The SMH … sigh

What is it about using commas for pauses, but not to separate dependent clauses

Unsurprisingly, African countries with their high rates of malnourishment and lack of access to clean water and affordable produce, populated the top 10 worst countries to eat in.

including when they are clearly needed?

The all-rounder dubbed the Big Show by teammates threatened his best production yet, hauling Australia back from 4-114 after the exit of Shaun Marsh (55) into what was looking by the minute a match-turning knock.

That article has a pearler even by the standards of sports journalism:

The ball after reverse-pulling Bresnan for another boundary a slightly more conventional pull brought him unstuck, ending up in the hands of Ravi Bopara at midwicket.

So the ball reverse-pulled Bresnan? Sigh…

And, of course, no sports article would be complete without a failure to recognise the existence of the collective singular:

Australia lead the series 2-0 heading into Sunday’s third match in Sydney.

It’s the content owners, stupid

More press surrounding the gouging of Australian customers. When will there be adequate realisation that Apple is in a different position from Microsoft and Adobe?

The price of music, movies, TV and apps on the App Store is set by the content owner, not Apple. Apple just takes a cut. Apple’s own software is priced effectively at parity given the exchange rate and GST (or free).

Not just impacted, but federally impacted

Oh dear…

Labor’s political woes federally impacted efforts by West Australian Labor leader Mark McGowan to defeat Premier Colin Barnett in Saturday’s poll, according to two senior federal ministers.

Impacted is an adjective, not a verb. Only three things can be impacted: teeth, broken bones and faeces.

While it is tempting to draw parallels between at least one of these things and federal politics, it is still not correct.

Chemistry in the news

See this article:

A POISONOUS plume of acid ”comparable to car batteries”

Huh? This does not make sense. Acid is not comparable to a battery. Although I think I know what he means …

”It is extremely acidic, comparable to car batteries,” said a senior research fellow, William Glamore, from the University of NSW.
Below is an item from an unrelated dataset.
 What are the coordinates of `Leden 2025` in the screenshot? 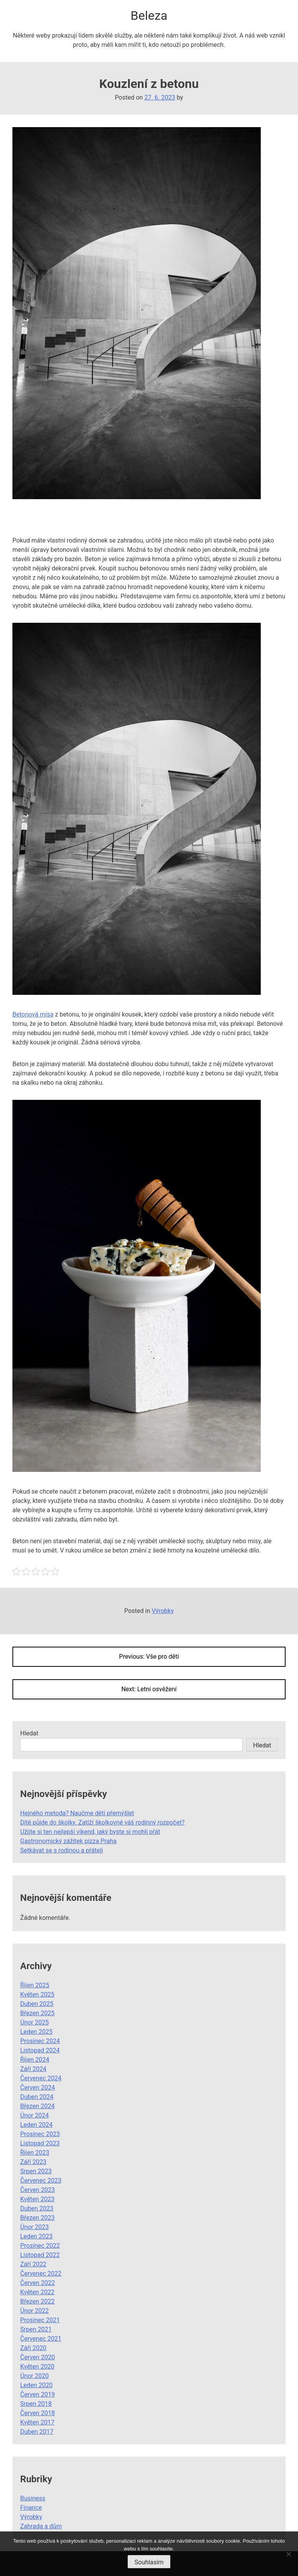 It's located at (36, 2031).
… ah, that makes sense. As suspected, we are dealing with sulphuric acid, which is what is commonly used in car batteries.

Still, the pH is comparable to lemon juice, not conc sulphuric (but in a biological system, pH 2 is still a bad, bad thing)

Tests carried out by the university’s water research laboratory show alarming amounts of acid, with a pH level of two – compared with a normal level of seven – meaning the Manning River water is roughly as acidic as lemon juice.